• Task details: Please repeat the records exactly. The pictures are to be left out.

Records shown Block Start

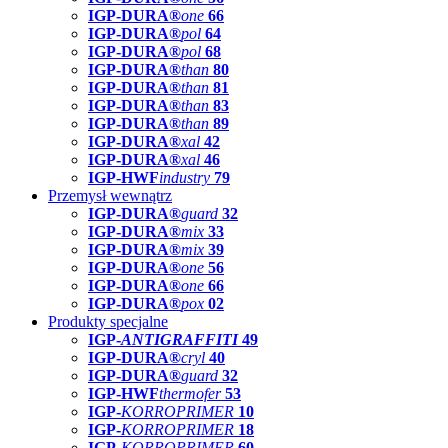
IGP-DURA®
one
66
IGP-DURA®
pol
64
IGP-DURA®
pol
68
IGP-DURA®
than
80
IGP-DURA®
than
81
IGP-DURA®
than
83
IGP-DURA®
than
89
IGP-DURA®
xal
42
IGP-DURA®
xal
46
IGP-HWF
industry
79
Przemysł wewnątrz
IGP-DURA®
guard
32
IGP-DURA®
mix
33
IGP-DURA®
mix
39
IGP-DURA®
one
56
IGP-DURA®
one
66
IGP-DURA®
pox
02
Produkty specjalne
IGP-
ANTIGRAFFITI
49
IGP-DURA®
cryl
40
IGP-DURA®
guard
32
IGP-HWF
thermofer
53
IGP-
KORROPRIMER
10
IGP-
KORROPRIMER
18
IGP-
KORROPRIMER
60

Records shown Block End

• Answer:
IGP-DURA®
one
66
IGP-DURA®
pol
64
IGP-DURA®
pol
68
IGP-DURA®
than
80
IGP-DURA®
than
81
IGP-DURA®
than
83
IGP-DURA®
than
89
IGP-DURA®
xal
42
IGP-DURA®
xal
46
IGP-HWF
industry
79
Przemysł wewnątrz
IGP-DURA®
guard
32
IGP-DURA®
mix
33
IGP-DURA®
mix
39
IGP-DURA®
one
56
IGP-DURA®
one
66
IGP-DURA®
pox
02
Produkty specjalne
IGP-
ANTIGRAFFITI
49
IGP-DURA®
cryl
40
IGP-DURA®
guard
32
IGP-HWF
thermofer
53
IGP-
KORROPRIMER
10
IGP-
KORROPRIMER
18
IGP-
KORROPRIMER
60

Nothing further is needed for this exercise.